Denbigh mental asylum was governed by English workers but saw a mix of English and Welsh patients. Below is a letter from the superintendent of Gloucester asylum, Dr Samuel Hitch who had experience on the matter:


“So few of the lower class of the Welsh, except in some towns or the precincts of inns, speak English, and this only for the purpose of commerce, or to qualify themselves for duties of menial servants, and not to an extent which would enable them to comprehend anything higher, – whilst both the officers and servants of our English Asylums, and the English public too, and equally ignorant of the Welsh Language, – that when the poor Welshman is sent to an English Asylum he is submitted to the most refined modern cruelties, being doomed to an imprisonment amongst strange people, and an association with his fellow men, whom he is prohibited from holding communications, harassed by wants which he cannot make known and appealed to by sounds which he cannot comprehend, he become irritable and irritated; and it is proverbial in our English Asylum that the Welshmen is the most turbulent patient wherever he happens to become an inmate”

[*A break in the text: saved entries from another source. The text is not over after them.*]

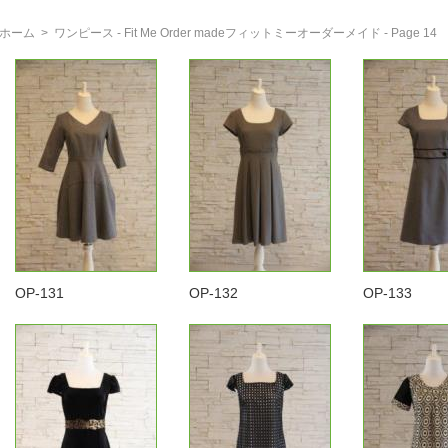
ホーム
>
ワンピース - Fit Me Order madeフィットミーオーダーメイド - Page 14
OP-131
OP-132
OP-133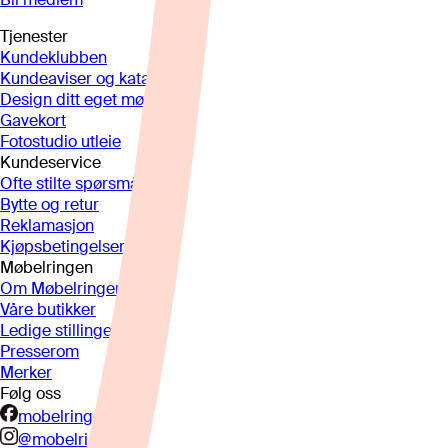
Tjenester
Kundeklubben
Kundeaviser og kataloger
Design ditt eget møbel
Gavekort
Fotostudio utleie
Kundeservice
Ofte stilte spørsmål
Bytte og retur
Reklamasjon
Kjøpsbetingelser
Møbelringen
Om Møbelringen
Våre butikker
Ledige stillinger
Presserom
Merker
Følg oss
mobelringen.no
@mobelringen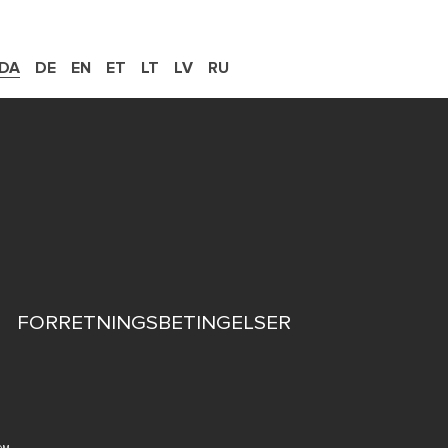
DA
DE
EN
ET
LT
LV
RU
FORRETNINGSBETINGELSER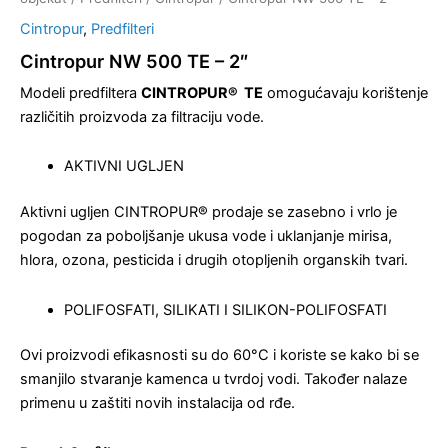
Cintropur
,
Predfilteri
Cintropur NW 500 TE – 2″
Modeli predfiltera
CINTROPUR® TE
omogućavaju korištenje
različitih proizvoda za filtraciju vode.
AKTIVNI UGLJEN
Aktivni ugljen CINTROPUR® prodaje se zasebno i vrlo je
pogodan za poboljšanje ukusa vode i uklanjanje mirisa,
hlora, ozona, pesticida i drugih otopljenih organskih tvari.
POLIFOSFATI, SILIKATI I SILIKON-POLIFOSFATI
Ovi proizvodi efikasnosti su do 60°C i koriste se kako bi se
smanjilo stvaranje kamenca u tvrdoj vodi. Također nalaze
primenu u zaštiti novih instalacija od rđe.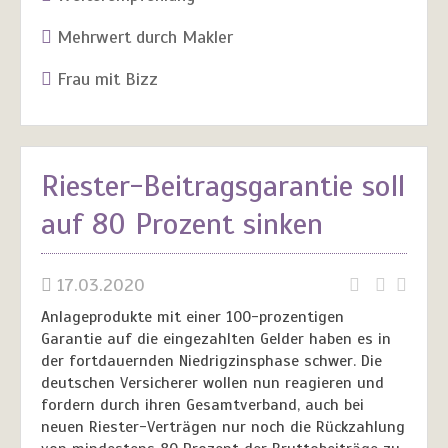
Mehrwert durch Makler
Frau mit Bizz
Riester-Beitragsgarantie soll
auf 80 Prozent sinken
17.03.2020
Anlageprodukte mit einer 100-prozentigen
Garantie auf die eingezahlten Gelder haben es in
der fortdauernden Niedrigzinsphase schwer. Die
deutschen Versicherer wollen nun reagieren und
fordern durch ihren Gesamtverband, auch bei
neuen Riester-Verträgen nur noch die Rückzahlung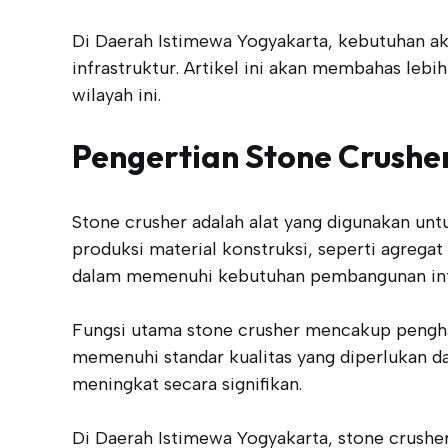
Di Daerah Istimewa Yogyakarta, kebutuhan a
infrastruktur. Artikel ini akan membahas leb
wilayah ini.
Pengertian Stone Crushe
Stone crusher adalah alat yang digunakan unt
produksi material konstruksi, seperti agrega
dalam memenuhi kebutuhan pembangunan infr
Fungsi utama stone crusher mencakup penghan
memenuhi standar kualitas yang diperlukan da
meningkat secara signifikan.
Di Daerah Istimewa Yogyakarta, stone crushe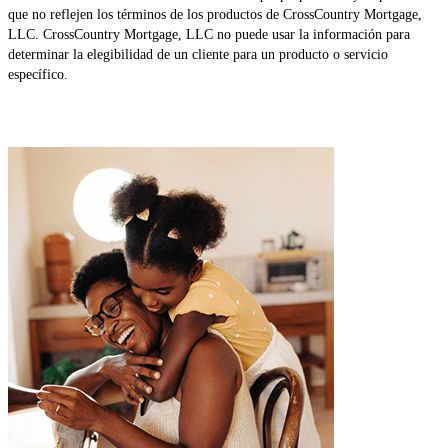
que no reflejen los términos de los productos de CrossCountry Mortgage,
LLC. CrossCountry Mortgage, LLC no puede usar la información para
determinar la elegibilidad de un cliente para un producto o servicio
específico.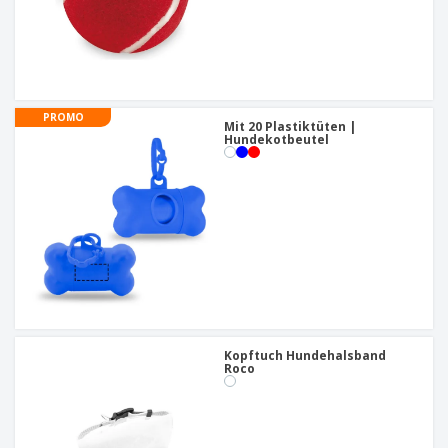
PROMO
Mit 20 Plastiktüten |
Hundekotbeutel
Kopftuch Hundehalsband
Roco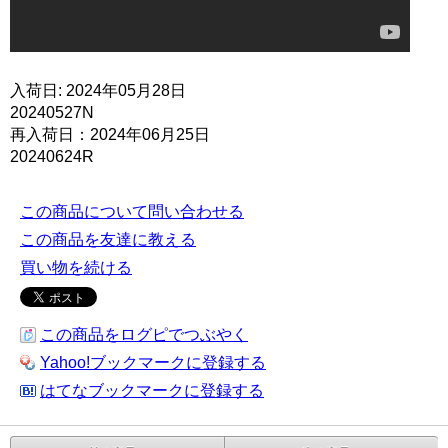
入荷日: 2024年05月28日
20240527N
再入荷日：2024年06月25日
20240624R
この商品について問い合わせる
この商品を友達に教える
買い物を続ける
この商品をログピでつぶやく
Yahoo!ブックマークに登録する
はてなブックマークに登録する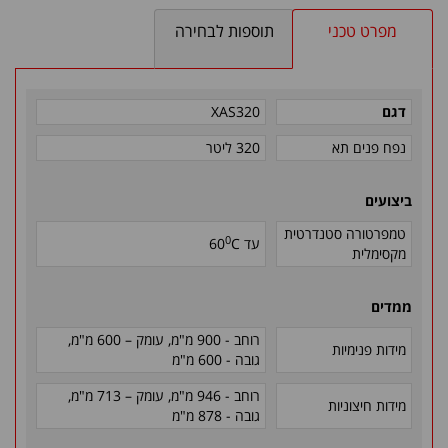
מפרט טכני
תוספות לבחירה
דגם
XAS320
נפח פנים תא
320 ליטר
ביצועים
טמפרטורה סטנדרטית
0
עד
C
60
מקסימלית
ממדים
רוחב - 900 מ"מ, עומק – 600 מ"מ
,
מידות פנימיות
גובה - 600 מ"מ
רוחב - 946 מ"מ, עומק – 713 מ"מ
,
מידות חיצוניות
גובה - 878 מ"מ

This created extra strain on the asylum and mixed with the overcrowding saw a drop in patient care and there are even stories about the more violent patients murdering others.


As for the ghostly experiences to be had here there are tales of everything from full apparitions of patients walking down the corridors, to more subtle signs. One of the most commonly reported was strange noises, such as footsteps and banging sounds coming from empty areas.


It is said that the ghosts hear answer to people in the form of tapping, making themselves known upon request. But again please note the building is heavily damaged and privately owned so ghost tours will not be taking place any time soon.